Di Francesco Dal Poz, Cerco casa

Nel nostro 3° appuntamento a Nella stanza dell’altro, la Musica il protagonista è Francesco Dal Poz, con il suo nuovo singolo dal titolo Cerco casa.

Ma chi è questo giovane? Francesco Dal Poz nasce a Treviso, il 7 maggio 1995. Cantautore polistrumentista, l’amore per la musica gli è stata trasmessa dal padre musicista. A 7 anni inizia a studiare pianoforte, a 9 anni si approccia alla chitarra e comincia a scrivere le prime canzoni.

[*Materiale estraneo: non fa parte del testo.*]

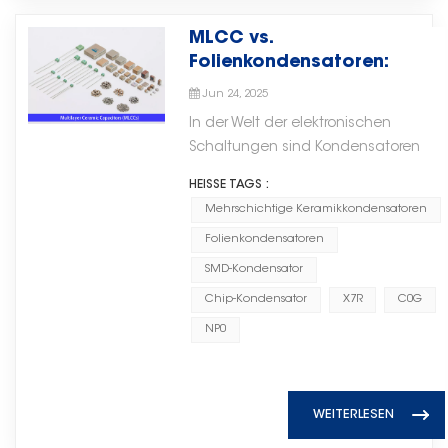
electronics market.通过电子元件技
eingesetzt, die langfristige Zuverlässi
mechanical structure, easy
hergestellt und für den Einsatz in
Folienkondensatoren als
术的持续发展，Torch Electron始终
MLCC vs.
erfordern. Hardware als Grundlage für
manual assembly. Dielectric
Fahrzeugen qualifiziert werden.
strategischen Schwerpunkt
致力于提供高性能解决方案，支持不
Folienkondensatoren:
InnovationenDa sich künstliche Intell
Classes: Class 1 vs Class 2
Was ist IATF 16949? IATF 16949 ist
innerhalb seines breiteren
断发展的全球电子市场中的客户。
Wichtige Unterschiede für
Cloud-basierten Systemen hin zu verte
Understanding dielectric classes
ein globaler Standard für
Komponentenportfolios
Jun 24, 2025
Ihr Design
Echtzeit- und kognitiven Systemen
is crucial for proper selection.
Qualitätsmanagementsysteme in
identifiziert. Durch Investitionen in
In der Welt der elektronischen
weiterentwickelt, wird die Bedeutung
Class 1 Dielectrics (C0G / NP0)
der Automobilindustrie, der von
Materialwissenschaft,
Schaltungen sind Kondensatoren
hochwertiger elektronischer Bauteile
Class 1 ceramic capacitors use
der International Automotive Task
Zuverlässigkeitstechnik und
unverzichtbare Grundbausteine. Zu
deutlicher. Zuverlässige Kondensator
HEISSE TAGS :
low-K dielectrics like C0G (also
Force (IATF) in Zusammenarbeit
fortschrittliche
den vielen Typen – darunter Keramik-,
Widerstände, integrierte Schaltungen
known as NP0). They offer
Mehrschichtige Keramikkondensatoren
mit der ISO entwickelt wurde. Er
Fertigungstechnologien schafft
Elektrolyt-, Folien-, Papier-, Glimmer-,
Logikbausteine ​​und Dünnschichtsch
exceptional stability:-
kombiniert die allgemeinen
das Unternehmen eine robustere
Folienkondensatoren
Superkondensatoren und
bilden die unsichtbare, aber unverzic
Capacitance change is < ±0.3%
Anforderungen der ISO 9001 mit
und skalierbare Grundlage für
Glasurkondensatoren –
SMD-Kondensator
Infrastruktur hinter jeder intelligenten
over a temperature range of
zusätzlichen,
langfristiges Wachstum.
Mehrschichtige
Chip-Kondensator
X7R
C0G
Anwendung.Durch die Kombination v
-55°C to +125°C- Virtually no
automobilspezifischen
(Hochzuverlässige
Keramikkondensatoren (MLCCs) Und
fundiertem Fachwissen im Bereich ele
voltage or aging dependence-
NP0
Qualitätsmaßnahmen. Für
Folienkondensatorlösungen)Die
Folienkondensatoren zeichnen sich
Bauteile mit zukunftsorientierten Inves
Very low dissipation factor (high
Lieferanten von elektronischen
Integration von Zhongxing
durch ihre einzigartigen
künstliche Intelligenz engagiert sich 
Q) Best for: Timing circuits, filters,
Komponenten für die
Electronics stärkt diese Strategie
Eigenschaften und ihre breite
Electron für die Unterstützung der nä
oscillators, precision analog
Automobilindustrie – von
zusätzlich. Mit fast drei
Anwendung in verschiedenen
WEITERLESEN
Generation von intelligente Systeme
circuits. Class 2 Dielectrics (X7R,
Automobil-MLCCs in
Jahrzehnten spezialisierter
Bereichen aus. Das Verständnis der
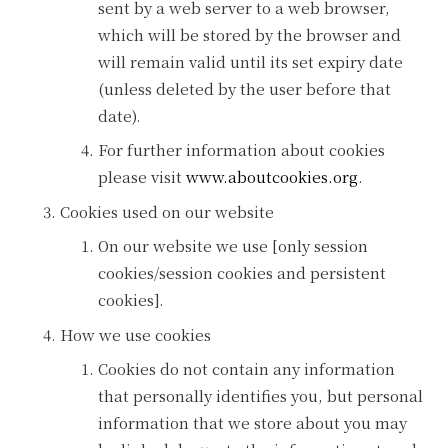
sent by a web server to a web browser,
which will be stored by the browser and
will remain valid until its set expiry date
(unless deleted by the user before that
date).
For further information about cookies
please visit
www.aboutcookies.org
.
Cookies used on our website
On our website we use [only session
cookies/session cookies and persistent
cookies].
How we use cookies
Cookies do not contain any information
that personally identifies you, but personal
information that we store about you may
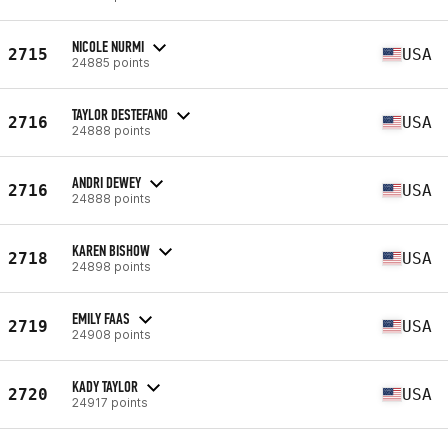
NICOLE NURMI
2715
USA
24885 points
TAYLOR DESTEFANO
2716
USA
24888 points
ANDRI DEWEY
2716
USA
24888 points
KAREN BISHOW
2718
USA
24898 points
EMILY FAAS
2719
USA
24908 points
KADY TAYLOR
2720
USA
24917 points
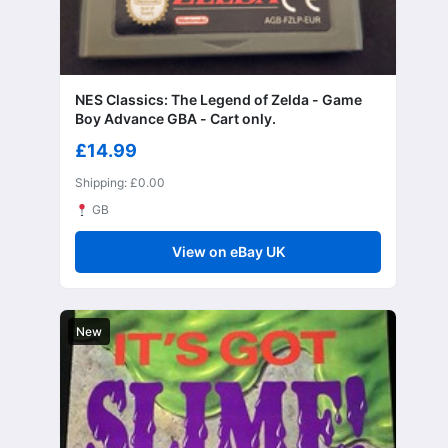
NES Classics: The Legend of Zelda - Game
Boy Advance GBA - Cart only.
£14.99
Shipping: £0.00
GB
View on eBay UK
New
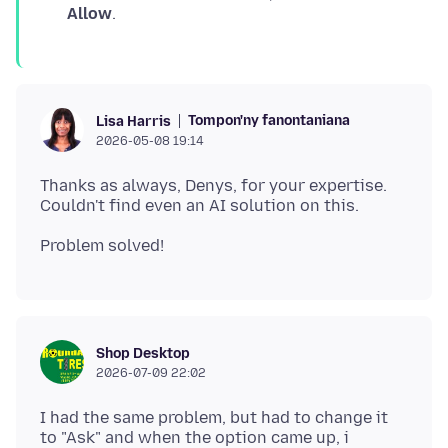
Allow
.
Tompon'ny fanontaniana
Lisa Harris
2026-05-08 19:14
Thanks as always, Denys, for your expertise.
Shop Desktop
2026-07-09 22:02
I had the same problem, but had to change it
to "Ask" and when the option came up, i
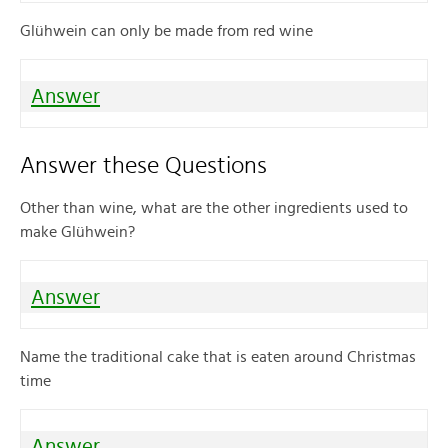
Glühwein can only be made from red wine
Answer
Answer these Questions
Other than wine, what are the other ingredients used to
make Glühwein?
Answer
Name the traditional cake that is eaten around Christmas
time
Answer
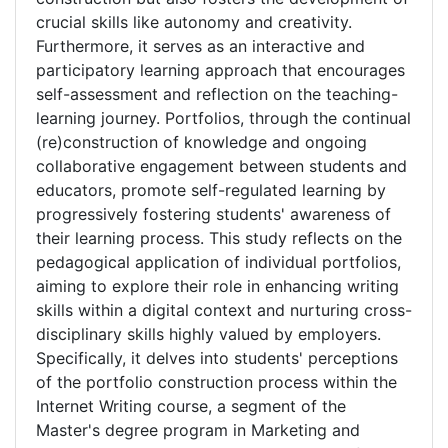
crucial skills like autonomy and creativity.
Furthermore, it serves as an interactive and
participatory learning approach that encourages
self-assessment and reflection on the teaching-
learning journey. Portfolios, through the continual
(re)construction of knowledge and ongoing
collaborative engagement between students and
educators, promote self-regulated learning by
progressively fostering students' awareness of
their learning process. This study reflects on the
pedagogical application of individual portfolios,
aiming to explore their role in enhancing writing
skills within a digital context and nurturing cross-
disciplinary skills highly valued by employers.
Specifically, it delves into students' perceptions
of the portfolio construction process within the
Internet Writing course, a segment of the
Master's degree program in Marketing and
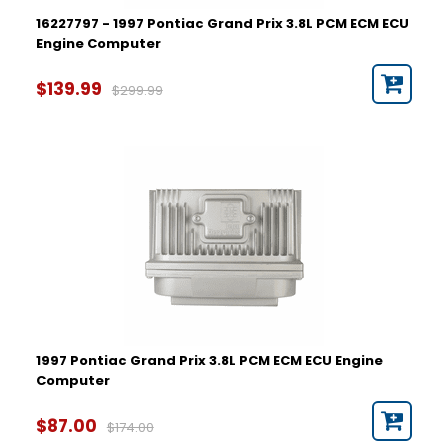
16227797 - 1997 Pontiac Grand Prix 3.8L PCM ECM ECU
Engine Computer
$139.99
$299.99
1997 Pontiac Grand Prix 3.8L PCM ECM ECU Engine
Computer
$87.00
$174.00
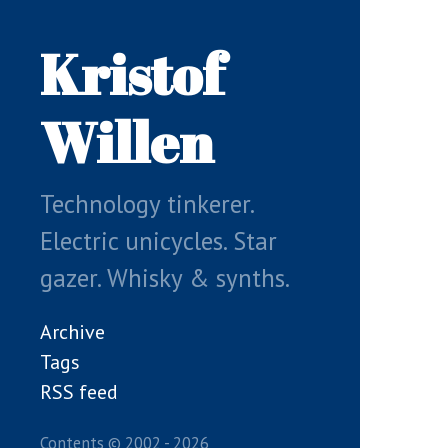
Skip
to
Kristof
main
content
Willen
Technology tinkerer.
Electric unicycles. Star
gazer. Whisky & synths.
Archive
Tags
RSS feed
Contents © 2002 - 2026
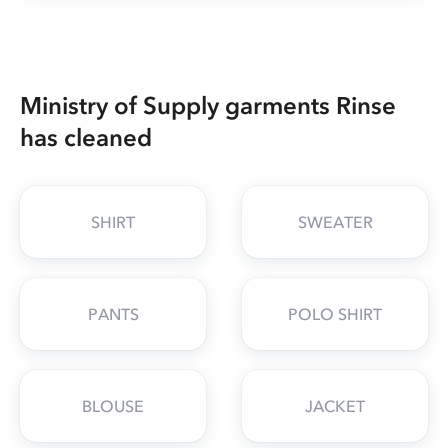
Ministry of Supply garments Rinse
has cleaned
SHIRT
SWEATER
PANTS
POLO SHIRT
BLOUSE
JACKET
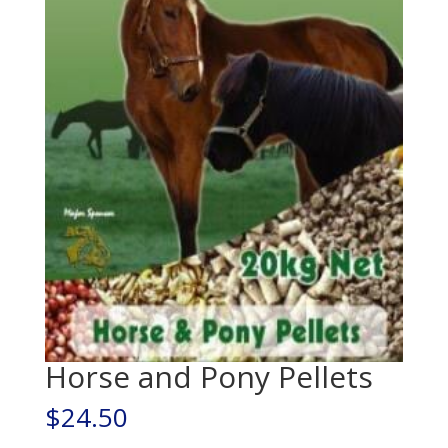
Horse and Pony Pellets
$
24.50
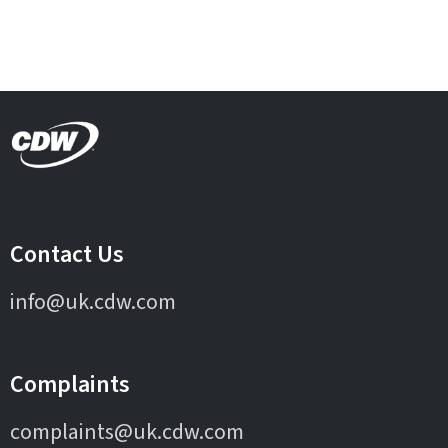
Contact Us
info@uk.cdw.com
Complaints
complaints@uk.cdw.com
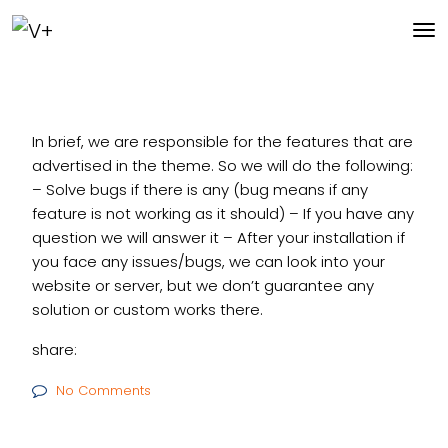
In brief, we are responsible for the features that are
advertised in the theme. So we will do the following:
– Solve bugs if there is any (bug means if any
feature is not working as it should)
– If you have any
question we will answer it
– After your installation if
you face any issues/bugs, we can look into your
website or server, but we don’t guarantee any
solution or custom works there.
share:
No Comments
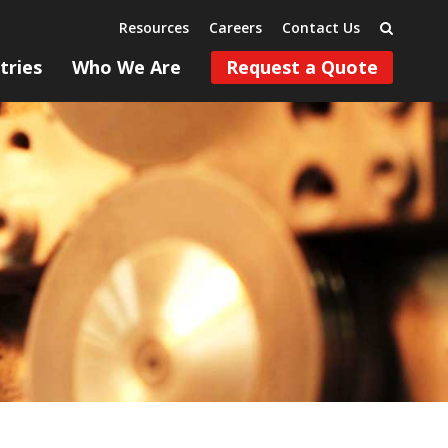
Resources
Careers
Contact Us
tries
Who We Are
Request a Quote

A 10 anni uno dei brani di Francesco viene scelto come colonna sonora di una produzione video contro lo sfruttamento dei minori, in collaborazione con Unicef. Due anni dopo la prima esperienza in studio di registrazione (nasce così il suo primo album Musica Mi Crea) e comincia anche a studiare il basso e la batteria, per esibirsi insieme alla band. Seguono registrazioni in studio a 13 e 15 anni, quindi il secondo album Un Uomo Piccolino e il terzo album Nascerai.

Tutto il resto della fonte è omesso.